I personally am taught not to judge by many years of experience working with clients, when I am able to “look behind the scenes” of the soul, to see what are the reasons why a person behaves in one way or another. A client comes, rants and rants, hates everyone, everyone is an enemy, everyone is against him - it would seem to be horror, horror, how is this possible and what does he even allow himself to do! But then you find out how his parents beat him as a child, how he lived in constant fear that now his father would come home, and it was unknown what mood he would be in and what to expect from him. And the mother will not protect, but perhaps will encourage the father’s punishment.

And then you understand that this person grew up in an atmosphere of total insecurity, and now he expects tricks and attacks from everyone, because he simply does not know any other attitude, he has never met. And how can we condemn him after this? One can only feel sorry for him and be horrified with him at his past. And if one, two, three clients had special circumstances, then how do I know why a stranger on the street or a neighbor behaves this way or that? And gradually this attitude towards others began to be transferred to an attitude towards oneself, which was more understanding and accepting, which, in turn, affects relationships towards others, etc. - round.

Thus, legal thinking can be contrasted with medical thinking, which is much more humanistic.

Summary

Fear of judgment from others, a painful reaction to criticism is low self-esteem. Moreover, this fear has been genetically embedded in us since the time of the first people. We are social animals and it is important for us to be accepted by our group. But there is a big difference between a healthy desire to conform to the accepted norm and the fear that others will condemn any of your actions, especially a mistake.
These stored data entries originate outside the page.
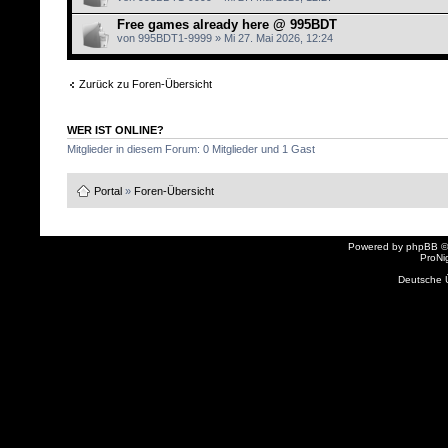
Free games already here @ 995BDT
von 995BDT1-9999 » Mi 27. Mai 2026, 12:24
Zurück zu Foren-Übersicht
WER IST ONLINE?
Mitglieder in diesem Forum: 0 Mitglieder und 1 Gast
Portal
»
Foren-Übersicht
Powered by
phpBB
©
ProNi
Deutsche 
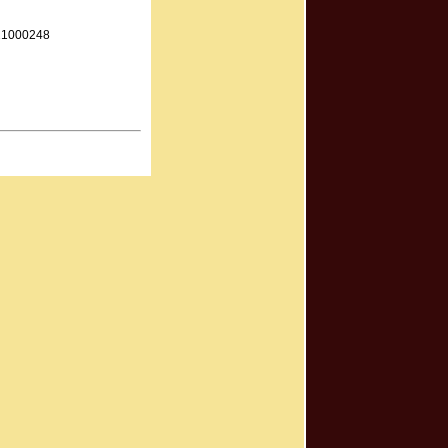
121000248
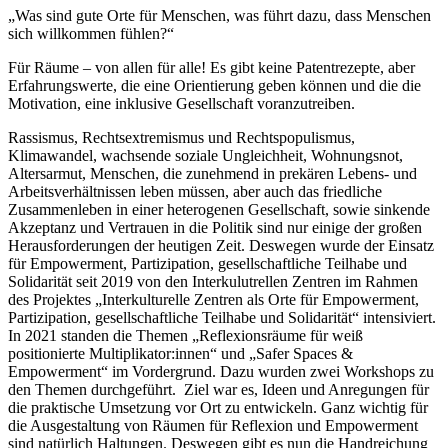
„Was sind gute Orte für Menschen, was führt dazu, dass Menschen
sich willkommen fühlen?“
Für Räume – von allen für alle! Es gibt keine Patentrezepte, aber
Erfahrungswerte, die eine Orientierung geben können und die die
Motivation, eine inklusive Gesellschaft voranzutreiben.
Rassismus, Rechtsextremismus und Rechtspopulismus,
Klimawandel, wachsende soziale Ungleichheit, Wohnungsnot,
Altersarmut, Menschen, die zunehmend in prekären Lebens- und
Arbeitsverhältnissen leben müssen, aber auch das friedliche
Zusammenleben in einer heterogenen Gesellschaft, sowie sinkende
Akzeptanz und Vertrauen in die Politik sind nur einige der großen
Herausforderungen der heutigen Zeit. Deswegen wurde der Einsatz
für Empowerment, Partizipation, gesellschaftliche Teilhabe und
Solidarität seit 2019 von den Interkulutrellen Zentren im Rahmen
des Projektes „Interkulturelle Zentren als Orte für Empowerment,
Partizipation, gesellschaftliche Teilhabe und Solidarität“ intensiviert.
In 2021 standen die Themen „Reflexionsräume für weiß
positionierte Multiplikator:innen“ und „Safer Spaces &
Empowerment“ im Vordergrund. Dazu wurden zwei Workshops zu
den Themen durchgeführt. Ziel war es, Ideen und Anregungen für
die praktische Umsetzung vor Ort zu entwickeln. Ganz wichtig für
die Ausgestaltung von Räumen für Reflexion und Empowerment
sind natürlich Haltungen. Deswegen gibt es nun die Handreichung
It is possible and necessary to overcome this fear. Stop connecting your value to the opinions of others. Criticism and condemnation have power over you only in one case, if you yourself believe in it. Value yourself much higher than public conversations.

If you do not fit into the “correct” parameters of ideal people, then this does not make you unworthy and bad. Each person is an individual and has every right to his own opinion and lifestyle, as long as it does not harm other people.

The information presented in this material is for informational purposes only and does not replace professional advice from a physician. If you suffer from fear of being judged, consult a specialist!